One of the most common assumptions underlying current policy and development interventions in Sub-Saharan Africa is that the use of all modern agricultural inputs – like chemical fertilizer, improved seed varieties, irrigation, agro-chemicals, and machinery – remains dismally low. But when you examine the evidence underlying this basic claim, it’s easy to feel misled.
Source: Agricultural Input Use in Africa – Revisiting our Meager Evidence Base | AfricaCan End Poverty
Photo Credit: Daniella van Legillo Padilla/World Bank Group
Most of the well-perpetuated numbers we hear about are from highly aggregated macro-data sources while others are derived from small or purposively chosen samples. Even further, many of the studies that continue to be cited are a decade or two old and may no longer be accurate in an environment influenced by pledges made via the Abuja Declaration on fertilizer.
So what’s a policy analyst to do when the evidence base is likely problematic? Just wish and hope that more appropriate data existed? For a set of eight countries in Sub-Saharan Africa, the wait is over. The Living Standards Measurement Study Integrated Surveys on Agriculture now provide nationally representative and highly disaggregated data from farmers’ agricultural plots to help rebase our understanding of African agriculture and rural spaces.
Energized by access to this publicly available data and the mandate of the “Agriculture in Africa: Telling Facts from Myths” project, Chris Barrett and I set out to explore a large number of claims made about agricultural input use in the region – not just the overall levels, but also their many correlates at the plot and farm household level. Our working paper explores these many facets, concluding with ten important messages to guide policy discussions and future research. As a preview, I describe just two of these findings below.
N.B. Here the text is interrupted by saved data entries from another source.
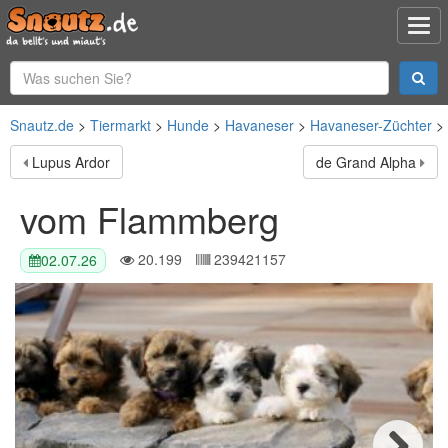
Snautz.de
Tiermarkt
Hunde
Havaneser
Havaneser-Züchter
Lupus Ardor
de Grand Alpha
vom Flammberg
20.199
239421157
02.07.26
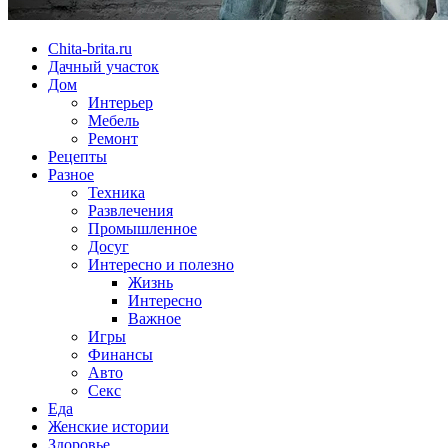
Chita-brita.ru
Дачный участок
Дом
Интерьер
Мебель
Ремонт
Рецепты
Разное
Техника
Развлечения
Промышленное
Досуг
Интересно и полезно
Жизнь
Интересно
Важное
Игры
Финансы
Авто
Секс
Еда
Женские истории
Здоровье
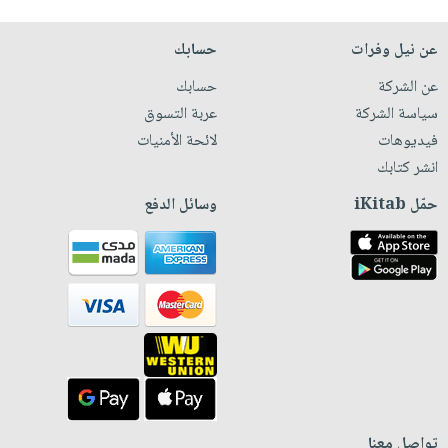
عن نيل وفرات
حسابك
عن الشركة
حسابك
سياسة الشركة
عربة التسوق
فيديوهات
لائحة الأمنيات
انشر كتابك
حمّل iKitab
وسائل الدفع
تواصل معنا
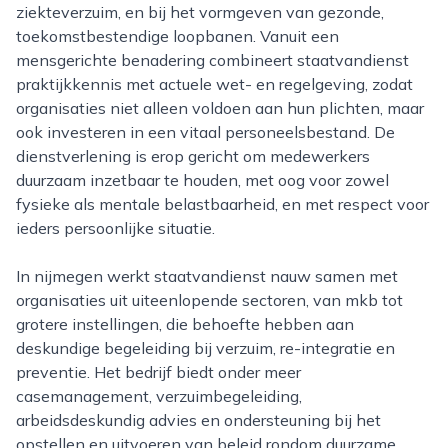
ziekteverzuim, en bij het vormgeven van gezonde,
toekomstbestendige loopbanen. Vanuit een
mensgerichte benadering combineert staatvandienst
praktijkkennis met actuele wet- en regelgeving, zodat
organisaties niet alleen voldoen aan hun plichten, maar
ook investeren in een vitaal personeelsbestand. De
dienstverlening is erop gericht om medewerkers
duurzaam inzetbaar te houden, met oog voor zowel
fysieke als mentale belastbaarheid, en met respect voor
ieders persoonlijke situatie.
In nijmegen werkt staatvandienst nauw samen met
organisaties uit uiteenlopende sectoren, van mkb tot
grotere instellingen, die behoefte hebben aan
deskundige begeleiding bij verzuim, re-integratie en
preventie. Het bedrijf biedt onder meer
casemanagement, verzuimbegeleiding,
arbeidsdeskundig advies en ondersteuning bij het
opstellen en uitvoeren van beleid rondom duurzame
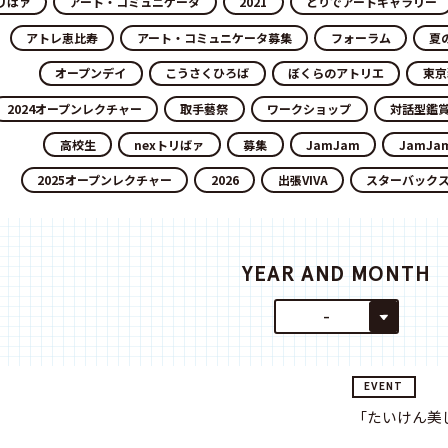
リばァ
アート・コミュニケータ
2021
とりでアートギャラリー
アトレ恵比寿
アート・コミュニケータ募集
フォーラム
夏
オープンデイ
こうさくひろば
ぼくらのアトリエ
東京
2024オープンレクチャー
取手藝祭
ワークショップ
対話型鑑
高校生
nexトリばァ
募集
JamJam
JamJa
2025オープンレクチャー
2026
出張VIVA
スターバック
YEAR AND MONTH
-
EVENT
「たいけん美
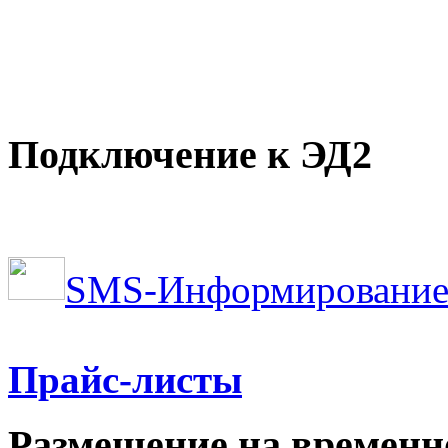
Подключение к ЭД2
SMS-Информирование
Прайс-листы
Размещение на временн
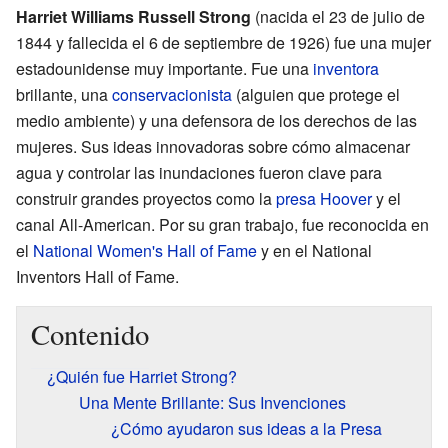
Harriet Williams Russell Strong
(nacida el 23 de julio de
1844 y fallecida el 6 de septiembre de 1926) fue una mujer
estadounidense muy importante. Fue una
inventora
brillante, una
conservacionista
(alguien que protege el
medio ambiente) y una defensora de los derechos de las
mujeres. Sus ideas innovadoras sobre cómo almacenar
agua y controlar las inundaciones fueron clave para
construir grandes proyectos como la
presa Hoover
y el
canal All-American. Por su gran trabajo, fue reconocida en
el
National Women's Hall of Fame
y en el National
Inventors Hall of Fame.
Contenido
¿Quién fue Harriet Strong?
Una Mente Brillante: Sus Invenciones
¿Cómo ayudaron sus ideas a la Presa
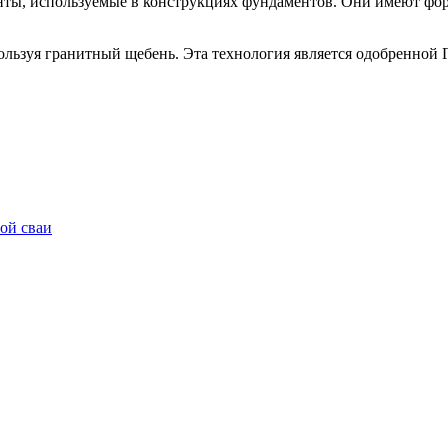
нты, используемые в конструкциях фундаментов. Они имеют фо
спользуя гранитный щебень. Эта технология является одобренной
ой сваи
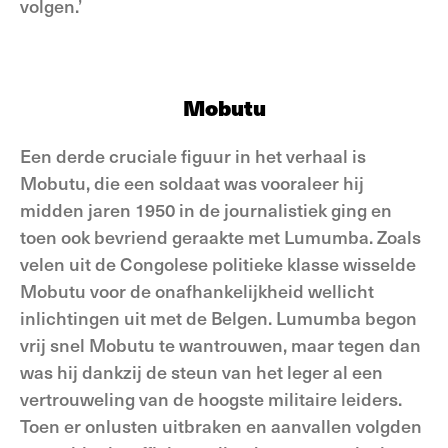
volgen.’
Mobutu
Een derde cruciale figuur in het verhaal is
Mobutu, die een soldaat was vooraleer hij
midden jaren 1950 in de journalistiek ging en
toen ook bevriend geraakte met Lumumba. Zoals
velen uit de Congolese politieke klasse wisselde
Mobutu voor de onafhankelijkheid wellicht
inlichtingen uit met de Belgen. Lumumba begon
vrij snel Mobutu te wantrouwen, maar tegen dan
was hij dankzij de steun van het leger al een
vertrouweling van de hoogste militaire leiders.
Toen er onlusten uitbraken en aanvallen volgden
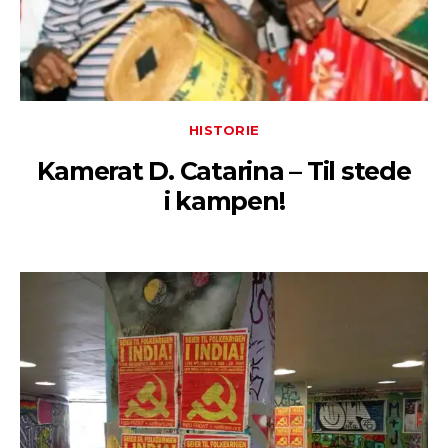
HISTORIE
Kamerat D. Catarina – Til stede
i kampen!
Farmers are not pairing inputs together at the plot level to reap benefits.
It is well-known that there are many benefits to appropriately pairing certain agricultural inputs: inorganic fertilizer with modern seed varieties, inorganic and organic fertilizer as suggested by the integrated soil fertility management model, irrigation methods with both inorganic fertilizer and modern seeds, etc.
By exploring simple correlations across the many input types that we observe in six countries, we find a surprisingly low correlation across inputs, with important caveats. This lack of pairing is widespread at the household level but even further exacerbated at the plot level, implying that even when households use a few input types on their farms, they don’t necessarily couple them together on the same plot to reap the known benefits. The figures below from Ethiopia show that of the households using inorganic fertilizer, improved seed varieties, and/or irrigation, only 3.7 percent of them use all three together on farm. At the plot level, however, only 0.2 percent of all plots are managed with these same three inputs.
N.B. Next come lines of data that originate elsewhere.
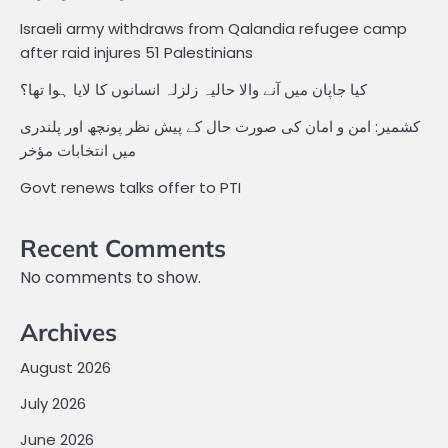
Israeli army withdraws from Qalandia refugee camp
after raid injures 51 Palestinians
کیا جاپان میں آنے والا حالیہ زلزلہ انسانوں کا لایا ہوا تھا؟
کشمیر: امن و امان کی صورت حال کے پیش نظر پونچھ اور پلندری
میں انتخابات مؤخر
Govt renews talks offer to PTI
Recent Comments
No comments to show.
Archives
August 2026
July 2026
June 2026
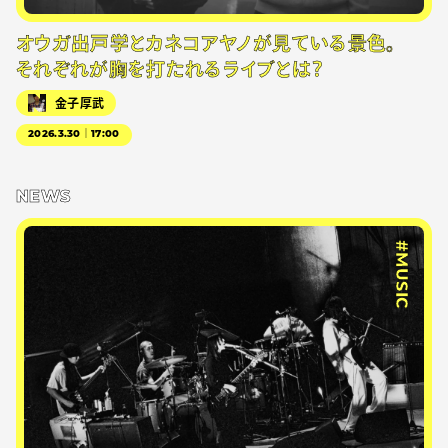
オウガ出戸学とカネコアヤノが見ている景色。
それぞれが胸を打たれるライブとは？
金子厚武
2026.3.30｜17:00
NEWS
#MUSIC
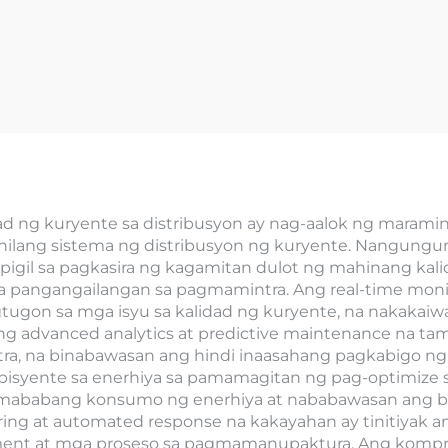
d ng kuryente sa distribusyon ay nag-aalok ng maram
nilang sistema ng distribusyon ng kuryente. Nangungu
igil sa pagkasira ng kagamitan dulot ng mahinang kal
a pangangailangan sa pagmamintra. Ang real-time moni
tugon sa mga isyu sa kalidad ng kuryente, na nakakaiw
ng advanced analytics at predictive maintenance na 
a, na binabawasan ang hindi inaasahang pagkabigo ng k
pisyente sa enerhiya sa pamamagitan ng pag-optimize s
s mababang konsumo ng enerhiya at nababawasan ang bay
ing at automated response na kakayahan ay tinitiyak a
ipment at mga proseso sa pagmamanupaktura. Ang kompre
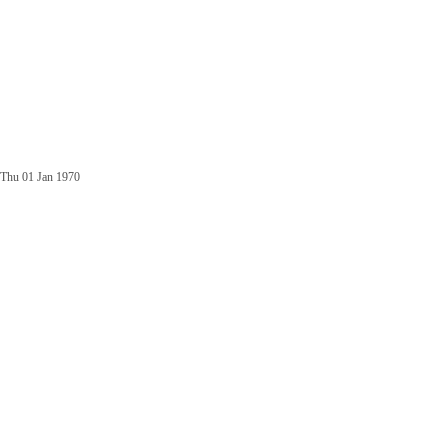
Thu 01 Jan 1970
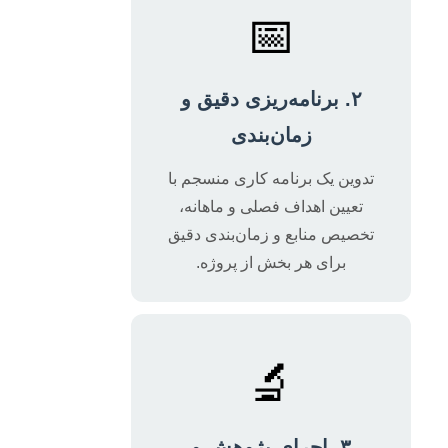
📅
۲. برنامه‌ریزی دقیق و
زمان‌بندی
تدوین یک برنامه کاری منسجم با
تعیین اهداف فصلی و ماهانه،
تخصیص منابع و زمان‌بندی دقیق
برای هر بخش از پروژه.
🔬
۳. اجرای پژوهش و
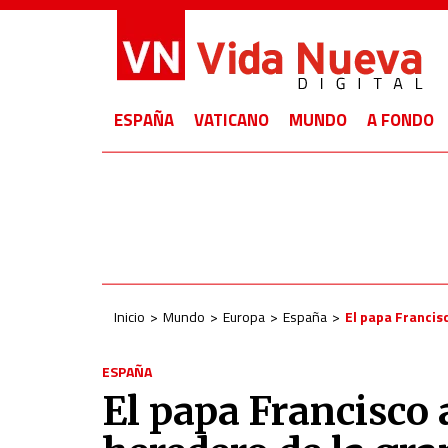
ESPAÑA
VATICANO
MUNDO
A FONDO
Inicio
Mundo
Europa
España
El papa Francis
ESPAÑA
El papa Francisco 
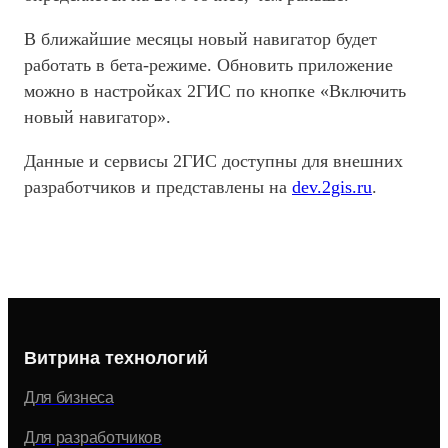
В ближайшие месяцы новый навигатор будет
работать в бета-режиме. Обновить приложение
можно в настройках 2ГИС по кнопке «Включить
новый навигатор».
Данные и сервисы 2ГИС доступны для внешних
разработчиков и представлены на
dev.2gis.ru
.
Витрина технологий
Для бизнеса
Для разработчиков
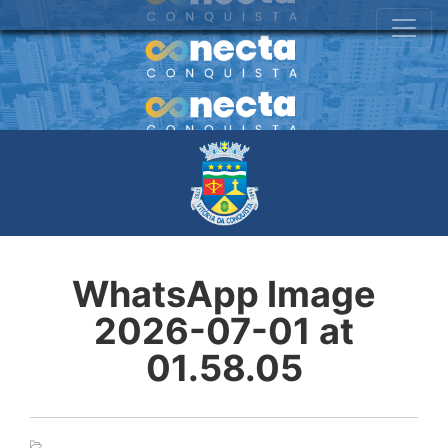
WhatsApp Image
2026-07-01 at
01.58.05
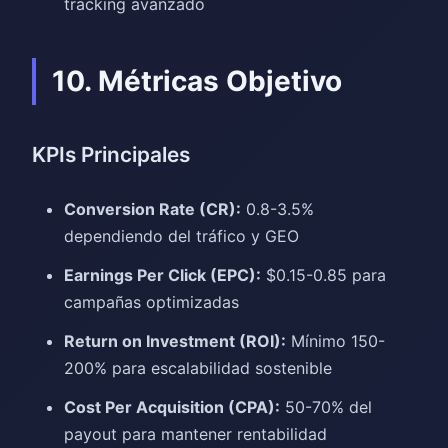
tracking avanzado
10. Métricas Objetivo
KPIs Principales
Conversion Rate (CR):
0.8-3.5%
dependiendo del tráfico y GEO
Earnings Per Click (EPC):
$0.15-0.85 para
campañas optimizadas
Return on Investment (ROI):
Mínimo 150-
200% para escalabilidad sostenible
Cost Per Acquisition (CPA):
50-70% del
payout para mantener rentabilidad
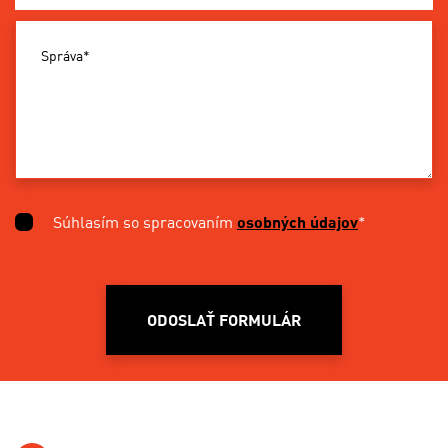
Správa*
Súhlasím so spracovaním
osobných údajov
*
ODOSLAŤ FORMULÁR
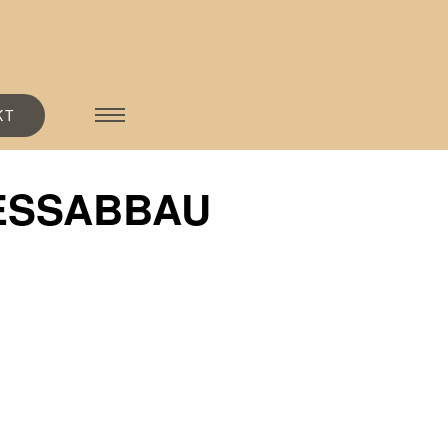
KT
ESSABBAU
Venn diagrams from Sheahan and Barrett (2014).
This behavior has gone mostly unstudied and may serve as an important and easy vehicle for boosting productivity where inputs are already available on farm but not currently combined for optimal response and management.
Farmers do not vary input application according to perceived quality of their plots.
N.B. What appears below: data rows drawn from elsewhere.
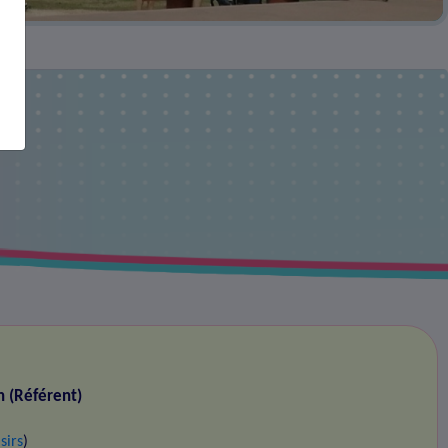
n (Référent)
sirs
)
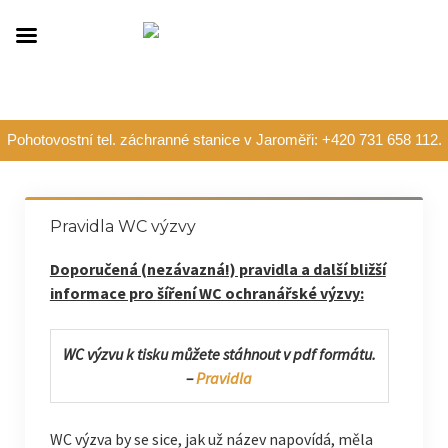
Pohotovostní tel. záchranné stanice v Jaroměři: +420 731 658 112.
Pravidla WC výzvy
Doporučená (nezávazná!) pravidla a další bližší
informace pro šíření WC ochranářské výzvy:
WC výzvu k tisku můžete stáhnout v pdf formátu.
–
Pravidla
WC výzva by se sice, jak už název napovídá, měla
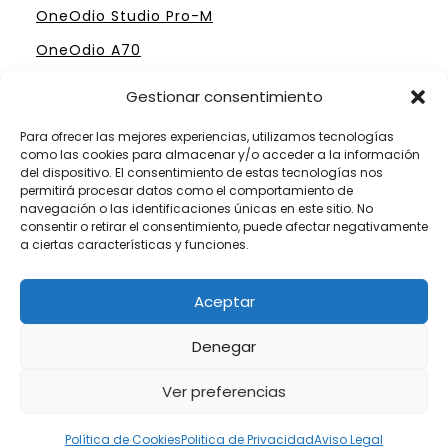
OneOdio Studio Pro-M
OneOdio A70
Gestionar consentimiento
Para ofrecer las mejores experiencias, utilizamos tecnologías
como las cookies para almacenar y/o acceder a la información
ELIGE TU MESA DE MEZCLAS PERFECTA
del dispositivo. El consentimiento de estas tecnologías nos
permitirá procesar datos como el comportamiento de
Mesas Profesionales Hercules
navegación o las identificaciones únicas en este sitio. No
consentir o retirar el consentimiento, puede afectar negativamente
Mesas más Caras de Pioneer
a ciertas características y funciones.
Mesas de Mezclas para Dj´s Principiantes
Aceptar
Mesas Numark por menos de 300 €
Denegar
Ver preferencias
Somos Fanáticos de las Mesas de Mezclas
Política de Cookies
Politica de Privacidad
Aviso Legal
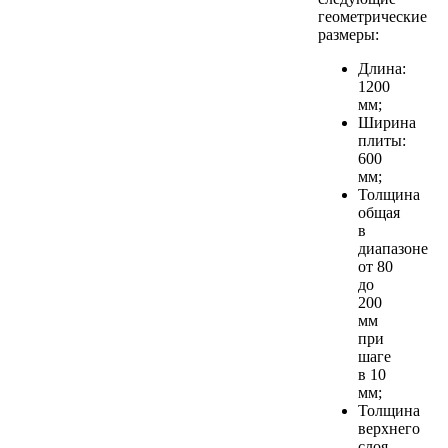
геометрические
размеры:
Длина:
1200
мм;
Ширина
плиты:
600
мм;
Толщина
общая
в
диапазоне
от 80
до
200
мм
при
шаге
в 10
мм;
Толщина
верхнего
слоя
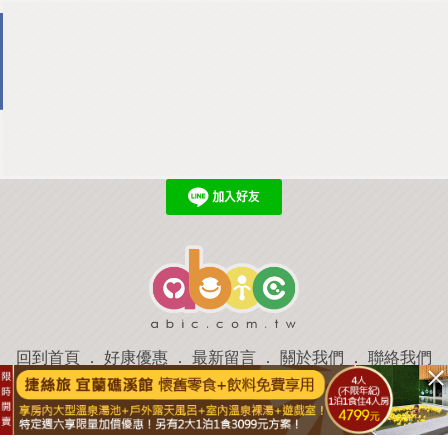
回到首頁
．
好康優惠
．
最新留言
．
關於我們
．
聯絡我們
部落格微件
．
商家合作
．
討論區
．
推薦景點
．
APP下載
羿磊資訊 服務條款&隱私權政策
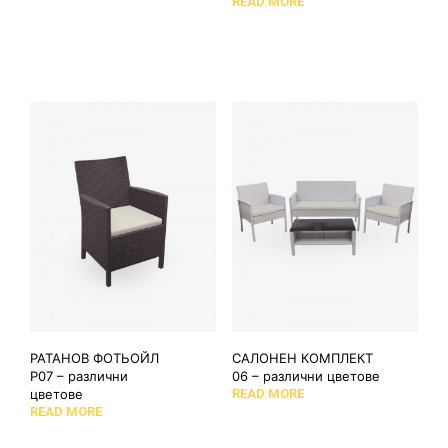
READ MORE
РАТАНОВ ФОТЬОЙЛ
САЛОНЕН КОМПЛЕКТ
Р07 – различни
06 – различни цветове
цветове
READ MORE
READ MORE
It is also well-known that the underlying quality and fertility of soil will affect the way crops respond to input application. One would expect, therefore, that farmers would alter their input application decisions based on their perceived quality of their plots.
In three East African countries – Malawi, Tanzania, and Uganda – the LSMS-ISA surveys elicit farmer understanding of soil quality. Through simple descriptive statistics, we learn that farmers do not adjust input application rates to accommodate their perceptions of plot quality. Regression analysis of within-farm variation reveals that plots deemed “average” or “poor” in quality are more likely to receive inorganic fertilizer applications than are plots categorized as “good”, however these variables explain only a very small amount of within-farm fertilizer application variation. Likewise farmer-reported erosion status of the plot – observed in those same three countries plus Niger – does not appear to be a major correlate with input application, including organic fertilizer which may help to repair to damaged and depleted soils.
This important finding adds further credibility to the growing acknowledgement of the importance of better understanding the link between soils and farmer welfare, as promoted through the International Year of Soils and related commentary.
A way forward
While our descriptive analysis adds the much-needed nuance to a debate replete with broad-sweeping generalizations, there is much more to learn about agricultural inputs in SSA, especially related to responsiveness, profitability, promotion, and their environmental and human health impacts. The newly accruing panel data sets for these LSMS-ISA countries will help guide our analysis and understanding on many of these topics, thereby adding to the impressive and growing community of analysts using this very rich data.